Tout le monde sait que dans le maniement des affaires publiques, ce qui doit être examiné, ce sont les circonstances, les mœurs, les besoins, et jusqu'aux préjugés des populations.

Si ce qui est juste et bon n'est pas compris, il faut ajourner l'exécution des meilleures idées et y préparer les esprits. Sans cela, avec le droit et la raison pour soi, on risque de faire beaucoup de mal et d'être complètement méconnu.

Il faut donc examiner une mesure de gouvernement, non toujours d'après sa valeur absolue et intrinsèque, mais d'après sa bonté relative, c'est-à-dire d'après son opportunité: examen froid, large, réfléchi, qui balance d'une manière impartiale les avantages et les inconvénients, et ne se décide qu'avec la certitude que ceux-la l'emportent sur ceux-ci.

Il faut, en outre, par de fortes études historiques, s'être formé une conviction puissante, désintéressée, une sorte de religion, qui serve de point d'appui et de régulateur dans les actes de la vie publique. Il faut professer ses principes avec une confiance assez puissante pour que la moindre controverse ne vienne point vous rejeter dans le doute et la perplexité, avec assez de vivacité pour ne pas reculer devant des résistances partielles.]

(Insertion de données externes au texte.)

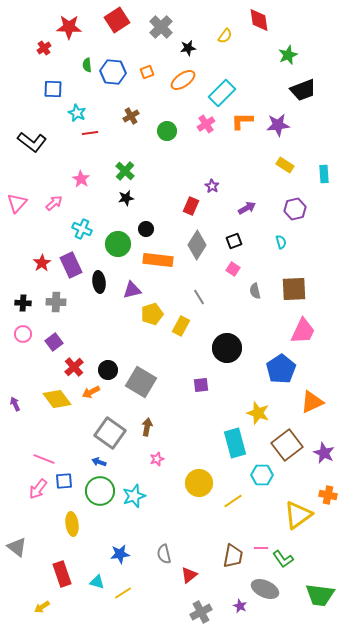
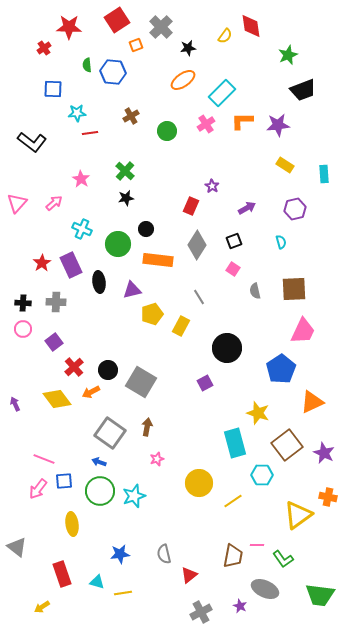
red diamond at (259, 20): moved 8 px left, 6 px down
orange square at (147, 72): moved 11 px left, 27 px up
cyan star at (77, 113): rotated 30 degrees counterclockwise
pink circle at (23, 334): moved 5 px up
purple square at (201, 385): moved 4 px right, 2 px up; rotated 21 degrees counterclockwise
orange cross at (328, 495): moved 2 px down
pink line at (261, 548): moved 4 px left, 3 px up
yellow line at (123, 593): rotated 24 degrees clockwise
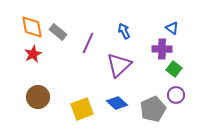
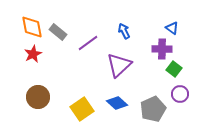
purple line: rotated 30 degrees clockwise
purple circle: moved 4 px right, 1 px up
yellow square: rotated 15 degrees counterclockwise
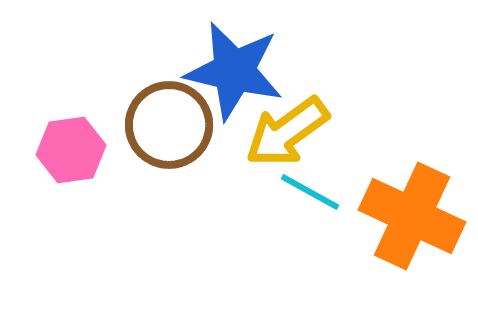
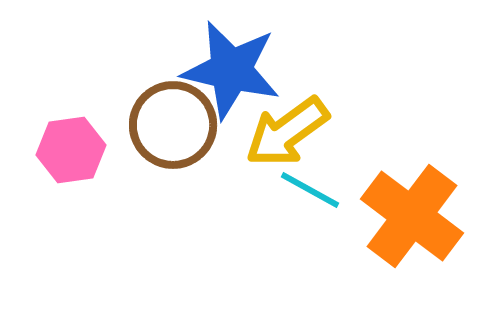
blue star: moved 3 px left, 1 px up
brown circle: moved 4 px right
cyan line: moved 2 px up
orange cross: rotated 12 degrees clockwise
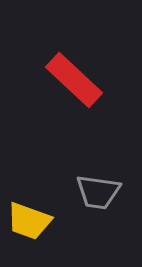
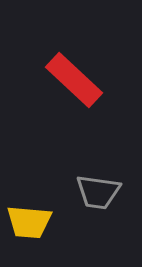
yellow trapezoid: moved 1 px down; rotated 15 degrees counterclockwise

J'avais le dessein d'exposer plus longuement ces idées, lorsqu'il m'est tombé sous la main un livre dans lequel ce qu'il y a parfois de faux ne doit pas m'empêcher de reconnaître un remarquable talent d'observation, parfois une grande verve de style, et où l'on trouve au milieu de quelques (page 103) exagérations, une appréciation très spirituelle de l'incompatibilité que j'ai signalée.

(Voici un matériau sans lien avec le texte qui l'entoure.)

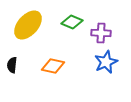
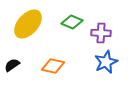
yellow ellipse: moved 1 px up
black semicircle: rotated 49 degrees clockwise
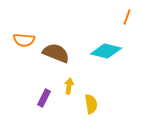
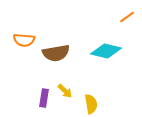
orange line: rotated 35 degrees clockwise
brown semicircle: rotated 148 degrees clockwise
yellow arrow: moved 4 px left, 5 px down; rotated 126 degrees clockwise
purple rectangle: rotated 18 degrees counterclockwise
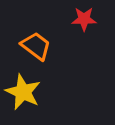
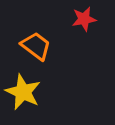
red star: rotated 10 degrees counterclockwise
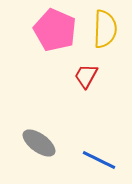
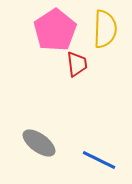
pink pentagon: rotated 15 degrees clockwise
red trapezoid: moved 9 px left, 12 px up; rotated 144 degrees clockwise
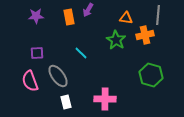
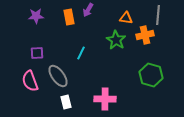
cyan line: rotated 72 degrees clockwise
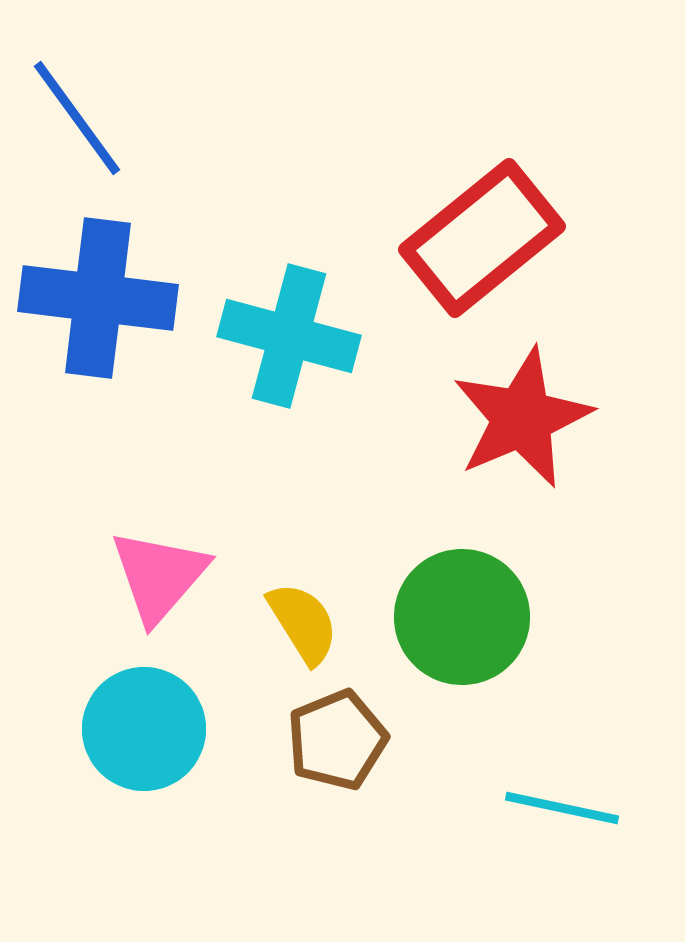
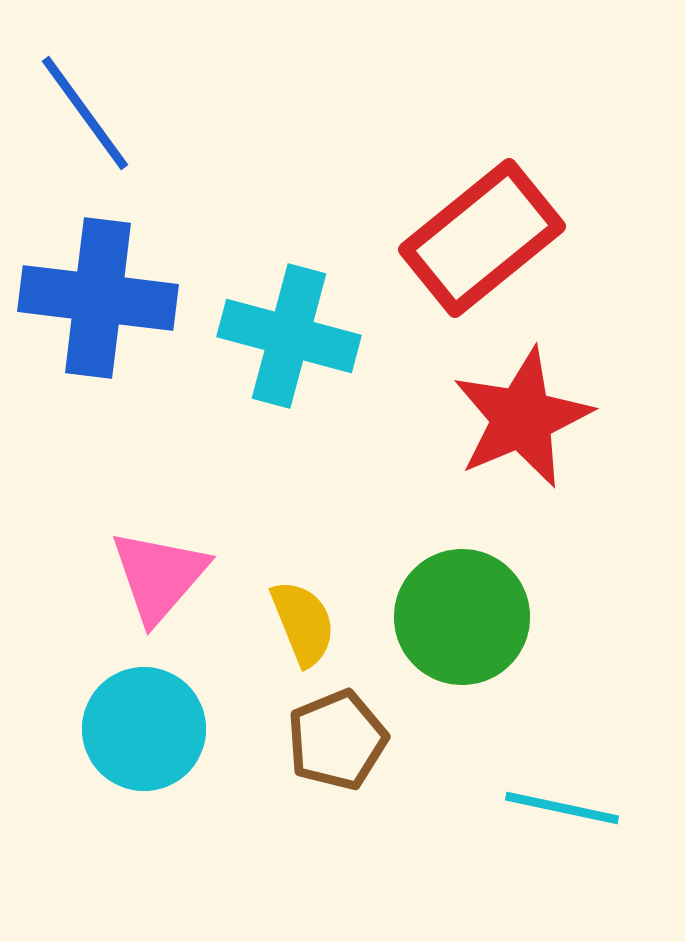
blue line: moved 8 px right, 5 px up
yellow semicircle: rotated 10 degrees clockwise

« Les juristes décident par le droit civil ce qui est de droit politique; ils trouveront des nullités dans les mesures les plus salutaires et les plus urgentes de gouvernement, si elles ne sont pas dressées et formulées selon toutes les règles de la procédure. Si absurde, si incompréhensible, si barbare que soit une peine, ils seront d'avis qu'il faut l'appliquer dans toute sa rigueur, dès que la peine existe, fût-ce le pal ou la torture; ils sont esclaves plutôt que sujets de la loi et du pouvoir; ils s'inclinent jusqu'à terre devant l’empire des textes. Pour eux, ce qui est écrit est écrit, et ce qui est écrit demeure; ils tireront par une subtile interprétation des mots leur compétence de leur incompétence même; ils découvriront un sens caché où il n'y a qu'un sens patent, des incompatibilités où il n'y a que des concordances et des parités où il n'y a que des antinomies; ils vous diront que la Charte de 1830 qui veut la liberté de la presse s'accorde avec les lois de la Restauration qui voulaient la censure, et ils vous le prouveront par d'excellentes raisons puisées dans la loi du décemvir Appius. Ne les pressez pas trop de questions si vous ne voulez qu'ils vous démontrent péremptoirement que le code grec de Théodose justifie la révolution de juillet. Esprits secs, arides et faux qui se courbent sur la lettre morte, de peur de s'élever à l'intelligence; qui ne savent pas écouter cette voix qui crie du fond de la conscience, et qui sacrifient le fond à la forme, la législation a la procédure et l'humanité à un axiome. »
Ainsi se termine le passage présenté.